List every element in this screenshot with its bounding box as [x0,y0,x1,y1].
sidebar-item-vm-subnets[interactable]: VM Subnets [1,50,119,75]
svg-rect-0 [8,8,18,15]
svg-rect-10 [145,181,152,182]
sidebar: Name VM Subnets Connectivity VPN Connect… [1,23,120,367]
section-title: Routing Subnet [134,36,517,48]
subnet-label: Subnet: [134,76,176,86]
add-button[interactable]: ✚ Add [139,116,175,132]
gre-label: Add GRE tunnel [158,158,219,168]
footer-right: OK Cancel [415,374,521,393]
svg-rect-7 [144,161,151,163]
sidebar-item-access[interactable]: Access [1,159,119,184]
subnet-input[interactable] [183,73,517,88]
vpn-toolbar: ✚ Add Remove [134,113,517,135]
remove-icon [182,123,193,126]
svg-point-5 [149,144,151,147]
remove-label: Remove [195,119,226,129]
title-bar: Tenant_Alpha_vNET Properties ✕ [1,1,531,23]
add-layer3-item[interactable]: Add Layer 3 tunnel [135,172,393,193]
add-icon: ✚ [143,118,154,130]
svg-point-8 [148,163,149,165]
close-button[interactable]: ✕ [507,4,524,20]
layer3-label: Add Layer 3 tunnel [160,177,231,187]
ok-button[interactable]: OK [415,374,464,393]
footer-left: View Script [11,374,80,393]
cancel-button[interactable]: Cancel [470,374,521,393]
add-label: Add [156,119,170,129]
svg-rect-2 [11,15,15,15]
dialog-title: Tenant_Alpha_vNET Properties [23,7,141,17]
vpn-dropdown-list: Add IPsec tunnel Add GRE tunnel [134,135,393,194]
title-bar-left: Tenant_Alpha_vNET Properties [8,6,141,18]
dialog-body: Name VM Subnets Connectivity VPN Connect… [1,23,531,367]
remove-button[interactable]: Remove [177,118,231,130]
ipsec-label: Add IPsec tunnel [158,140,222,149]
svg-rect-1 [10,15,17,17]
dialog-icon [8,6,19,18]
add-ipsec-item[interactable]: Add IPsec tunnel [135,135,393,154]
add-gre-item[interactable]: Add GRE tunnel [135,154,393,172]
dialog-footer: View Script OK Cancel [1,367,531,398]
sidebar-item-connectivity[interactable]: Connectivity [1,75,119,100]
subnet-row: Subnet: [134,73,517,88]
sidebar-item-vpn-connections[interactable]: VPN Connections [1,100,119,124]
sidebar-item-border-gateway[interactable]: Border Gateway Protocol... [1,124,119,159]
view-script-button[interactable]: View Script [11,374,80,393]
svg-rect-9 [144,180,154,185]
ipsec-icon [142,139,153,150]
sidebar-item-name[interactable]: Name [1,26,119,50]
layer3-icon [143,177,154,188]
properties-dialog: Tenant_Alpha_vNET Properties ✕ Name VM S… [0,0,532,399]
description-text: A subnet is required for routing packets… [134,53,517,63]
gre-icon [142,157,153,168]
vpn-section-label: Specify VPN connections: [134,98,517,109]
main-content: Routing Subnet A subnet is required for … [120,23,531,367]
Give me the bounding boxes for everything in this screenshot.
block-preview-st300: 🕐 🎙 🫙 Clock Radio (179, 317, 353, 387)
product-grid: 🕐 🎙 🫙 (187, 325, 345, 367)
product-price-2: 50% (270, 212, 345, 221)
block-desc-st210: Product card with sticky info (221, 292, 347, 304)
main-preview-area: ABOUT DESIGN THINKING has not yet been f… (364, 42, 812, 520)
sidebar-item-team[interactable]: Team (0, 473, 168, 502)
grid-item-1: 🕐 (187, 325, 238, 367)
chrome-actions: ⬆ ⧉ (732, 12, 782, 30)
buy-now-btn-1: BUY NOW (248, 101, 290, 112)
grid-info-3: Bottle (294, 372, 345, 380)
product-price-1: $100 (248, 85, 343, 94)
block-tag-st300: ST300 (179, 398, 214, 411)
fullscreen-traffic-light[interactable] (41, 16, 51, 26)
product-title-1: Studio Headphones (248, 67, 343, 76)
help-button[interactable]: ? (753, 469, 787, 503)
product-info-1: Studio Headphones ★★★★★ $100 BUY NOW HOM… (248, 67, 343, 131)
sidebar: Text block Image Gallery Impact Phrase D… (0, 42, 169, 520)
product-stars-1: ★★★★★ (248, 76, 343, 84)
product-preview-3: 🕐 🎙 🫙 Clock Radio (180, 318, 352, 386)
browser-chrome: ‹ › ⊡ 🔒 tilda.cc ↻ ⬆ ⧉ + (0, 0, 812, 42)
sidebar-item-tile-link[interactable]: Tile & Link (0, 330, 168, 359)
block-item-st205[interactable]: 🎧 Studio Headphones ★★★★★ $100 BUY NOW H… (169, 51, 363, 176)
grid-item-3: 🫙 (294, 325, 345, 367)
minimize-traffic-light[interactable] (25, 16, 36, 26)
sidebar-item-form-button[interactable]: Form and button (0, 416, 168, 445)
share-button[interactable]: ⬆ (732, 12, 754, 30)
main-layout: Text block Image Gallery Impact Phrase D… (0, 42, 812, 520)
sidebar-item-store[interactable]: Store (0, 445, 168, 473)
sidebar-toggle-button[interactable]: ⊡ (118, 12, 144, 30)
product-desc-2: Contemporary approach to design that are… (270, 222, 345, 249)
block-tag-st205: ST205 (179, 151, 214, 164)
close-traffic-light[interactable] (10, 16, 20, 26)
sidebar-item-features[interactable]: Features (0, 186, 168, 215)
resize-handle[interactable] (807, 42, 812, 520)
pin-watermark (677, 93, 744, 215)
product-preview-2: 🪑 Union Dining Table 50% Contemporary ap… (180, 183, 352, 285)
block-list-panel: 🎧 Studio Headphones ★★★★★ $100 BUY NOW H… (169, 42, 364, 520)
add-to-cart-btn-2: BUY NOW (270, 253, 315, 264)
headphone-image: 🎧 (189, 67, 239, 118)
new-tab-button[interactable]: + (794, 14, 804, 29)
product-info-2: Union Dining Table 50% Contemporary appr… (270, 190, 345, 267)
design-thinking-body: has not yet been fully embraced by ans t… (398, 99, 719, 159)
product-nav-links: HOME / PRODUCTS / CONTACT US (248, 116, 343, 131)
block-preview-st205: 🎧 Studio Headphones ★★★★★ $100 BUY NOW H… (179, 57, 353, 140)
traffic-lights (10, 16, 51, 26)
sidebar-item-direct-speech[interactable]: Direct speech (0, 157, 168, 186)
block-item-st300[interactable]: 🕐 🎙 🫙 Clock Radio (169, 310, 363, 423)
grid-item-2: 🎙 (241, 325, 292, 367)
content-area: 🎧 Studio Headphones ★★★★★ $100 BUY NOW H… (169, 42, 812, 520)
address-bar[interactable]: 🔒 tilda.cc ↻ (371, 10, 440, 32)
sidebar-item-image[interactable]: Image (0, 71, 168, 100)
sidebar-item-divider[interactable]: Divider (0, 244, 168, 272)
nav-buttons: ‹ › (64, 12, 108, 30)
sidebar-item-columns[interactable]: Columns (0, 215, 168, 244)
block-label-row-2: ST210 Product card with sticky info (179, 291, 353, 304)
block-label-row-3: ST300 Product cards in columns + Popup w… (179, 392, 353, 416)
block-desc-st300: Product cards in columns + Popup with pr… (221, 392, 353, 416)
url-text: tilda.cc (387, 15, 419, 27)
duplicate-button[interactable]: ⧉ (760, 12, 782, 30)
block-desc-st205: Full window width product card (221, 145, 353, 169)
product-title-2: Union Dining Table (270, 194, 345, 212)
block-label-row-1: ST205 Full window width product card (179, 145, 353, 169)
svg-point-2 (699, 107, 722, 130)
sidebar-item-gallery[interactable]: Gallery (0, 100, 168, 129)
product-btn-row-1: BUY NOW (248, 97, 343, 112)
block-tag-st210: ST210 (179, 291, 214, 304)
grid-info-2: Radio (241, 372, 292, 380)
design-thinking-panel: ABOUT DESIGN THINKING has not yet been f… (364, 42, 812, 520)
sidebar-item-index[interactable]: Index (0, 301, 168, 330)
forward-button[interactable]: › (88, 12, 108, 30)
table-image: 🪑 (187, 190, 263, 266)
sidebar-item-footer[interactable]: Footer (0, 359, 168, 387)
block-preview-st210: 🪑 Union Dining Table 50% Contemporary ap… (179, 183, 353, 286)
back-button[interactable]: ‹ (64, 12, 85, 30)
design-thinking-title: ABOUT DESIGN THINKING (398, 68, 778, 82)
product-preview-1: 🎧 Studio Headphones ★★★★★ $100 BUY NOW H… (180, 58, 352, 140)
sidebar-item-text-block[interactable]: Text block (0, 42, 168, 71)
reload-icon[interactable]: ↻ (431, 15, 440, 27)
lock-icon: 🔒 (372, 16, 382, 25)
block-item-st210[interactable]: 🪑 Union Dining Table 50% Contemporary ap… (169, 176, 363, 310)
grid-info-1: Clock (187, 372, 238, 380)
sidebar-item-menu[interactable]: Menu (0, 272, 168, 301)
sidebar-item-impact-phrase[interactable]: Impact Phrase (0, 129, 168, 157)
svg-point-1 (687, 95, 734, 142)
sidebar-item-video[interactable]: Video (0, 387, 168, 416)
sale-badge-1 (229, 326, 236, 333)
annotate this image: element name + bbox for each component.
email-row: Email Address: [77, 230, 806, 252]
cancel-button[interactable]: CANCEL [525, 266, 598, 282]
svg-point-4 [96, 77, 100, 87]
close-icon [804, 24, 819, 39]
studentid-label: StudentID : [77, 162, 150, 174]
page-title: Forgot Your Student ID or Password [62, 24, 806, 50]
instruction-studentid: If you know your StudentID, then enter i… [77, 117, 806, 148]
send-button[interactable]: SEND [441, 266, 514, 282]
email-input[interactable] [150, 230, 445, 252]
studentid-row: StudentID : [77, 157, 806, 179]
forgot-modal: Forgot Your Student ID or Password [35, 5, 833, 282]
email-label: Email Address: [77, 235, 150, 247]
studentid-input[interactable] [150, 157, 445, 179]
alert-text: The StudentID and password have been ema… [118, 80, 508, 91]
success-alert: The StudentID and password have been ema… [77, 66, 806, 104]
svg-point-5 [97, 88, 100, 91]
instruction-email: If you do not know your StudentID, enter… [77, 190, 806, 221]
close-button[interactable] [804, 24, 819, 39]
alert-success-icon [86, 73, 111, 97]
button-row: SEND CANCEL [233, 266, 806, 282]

● ● ● ●

= Your instructions =
Count the lines of the material above that contain the string "with". Write nothing but the count.

= The answer =
4